Industry officials have expressed optimism about the progress being made by firms to prepare for quicker securities settlements, which will go into effect in a few weeks.
Jon Ciciola, director and product manager at the Depository Trust & Clearing Corporation (DTCC), told delegates at last week’s Shareholder Services Association (SSA) annual conference in Bonita Springs, Florida, that he had not heard of anyone panicking in the run-up to the September 5 deadline. Most of the work to be done in the time remaining will be industry testing, he added.
The SEC and the Municipal Securities Rulemaking Board earlier this year adopted rule changes that will shorten by one business day the standard settlement cycle for many US securities, including equities, bonds and unit investment trusts. From September 5, settlement times will be cut from three business days, known as T+3, to two business days, known as T+2.
The rule changes are intended to reduce counterparty risk, lower margin requirements for clearing agency members, reduce pro-cyclical margin and liquidity demands during periods of market volatility, and better align the US settlement requirements with other markets around the world.
Testing industry preparedness ahead of implementation has gone smoothly so far, said fellow panelist at the SSA event Kevin Burns, senior manager at Computershare. The US T+2 Industry Steering Committee, organized by the DTCC and co-chaired by the Securities Industry and Financial Markets Association and Investment Company Institute, has also set up an implementation command center to help ensure the changeover goes smoothly, Ciciola noted.
Indeed, many professionals expect attention to shift to T+1 shortly after the move to T+2. ‘I think the industry will be well set up for T+1,’ Burns said, though he noted that research indicates taking the next step would involve significant costs.
Kim Bouch, vice president and shareholder services manager at Old National Bancorp, told Corporate Secretary last month that although she expected a smooth transition to T+2, the problem with T+1 would be the continuing requirement for physical certificates, which cannot be processed as quickly as needed under that time frame (CorporateSecretary.com, 6/12).

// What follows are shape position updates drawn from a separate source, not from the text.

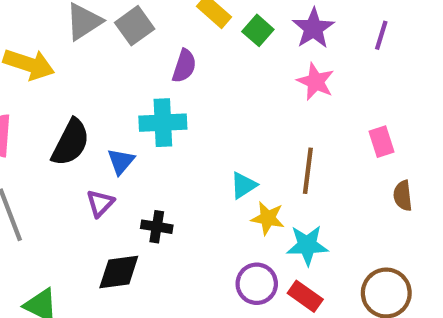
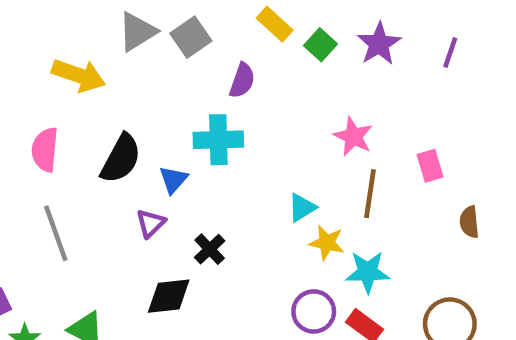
pink star: (316, 82) -> (353, 136), moved
pink rectangle: (381, 142) -> (430, 166), moved
black cross: (157, 227) -> (210, 249), turned 36

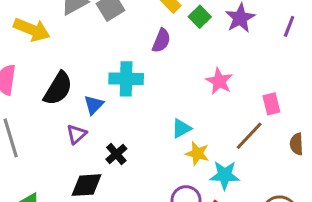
purple semicircle: (242, 81) -> (161, 41), moved
brown line: (370, 194) -> (249, 136), moved, turned 32

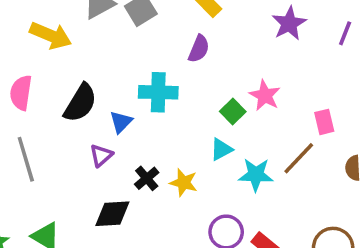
green square: (200, 17) -> (233, 111), moved
yellow star: (197, 153) -> (184, 183), moved
cyan star: (225, 175) -> (256, 175), moved

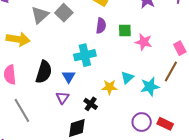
green square: (233, 111) -> (125, 30), moved, turned -32
yellow star: (184, 183) -> (109, 87), moved

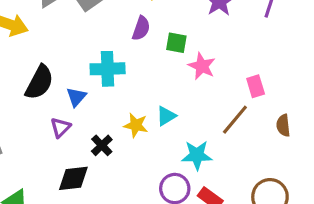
cyan star: (150, 87) -> (197, 155), moved

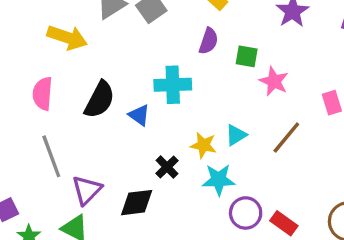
blue triangle: (76, 97) -> (139, 115), turned -35
brown line: (235, 120) -> (286, 137), moved
purple triangle: (60, 127) -> (87, 190), moved, size x1.4
cyan star: (197, 155) -> (219, 180), moved

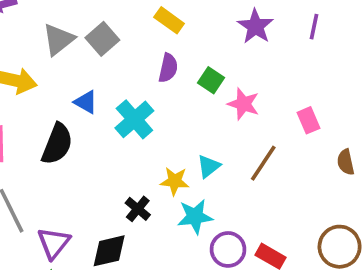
green square: (247, 56) -> (211, 80), turned 30
cyan cross: (173, 85) -> (134, 119), turned -33
blue triangle: (139, 115) -> (86, 102), moved

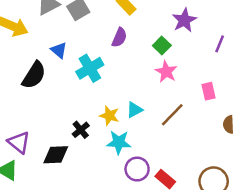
purple line: (314, 27) -> (220, 44), moved
green square: (211, 80) -> (162, 46), moved
purple triangle: (54, 243) -> (19, 142), turned -40

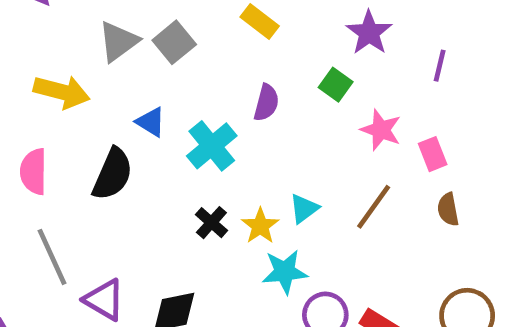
purple semicircle: (119, 38) -> (266, 103), moved
pink star: (166, 72) -> (381, 130), moved
yellow star: (109, 116) -> (260, 226), turned 30
brown semicircle: (229, 124) -> (448, 209), moved
black cross: (81, 130) -> (211, 223), moved

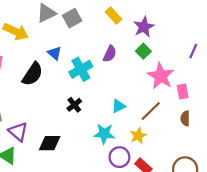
purple star: (369, 33) -> (144, 27), moved
pink star: (381, 130) -> (161, 76), size x1.4
yellow star: (260, 226) -> (138, 136), moved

The Office of the Comptroller of the Currency (OCC) in June issued guidance urging banks to prepare for complying with T+2 related to their securities activities, including banks’ investment and trading portfolios and securities settlement and servicing provided to banks’ custody and fiduciary accounts (CorporateSecretary.com, 6/14). Banks that offer retail non-deposit investment products through a broker-dealer should assess the broker-dealer’s preparedness for the new settlement time frames, officials say in a related filing. The OCC expects banks to be prepared to meet T+2 standards as of the September 5 deadline, they add.
OCC officials say banks’ management teams should establish and follow a project plan for implementation, taking into account issues such as changes to investment accounting, trust accounting or other securities processing systems, and changes to operational procedures for securities clearance and settlement, income processing, corporate action processing and securities lending.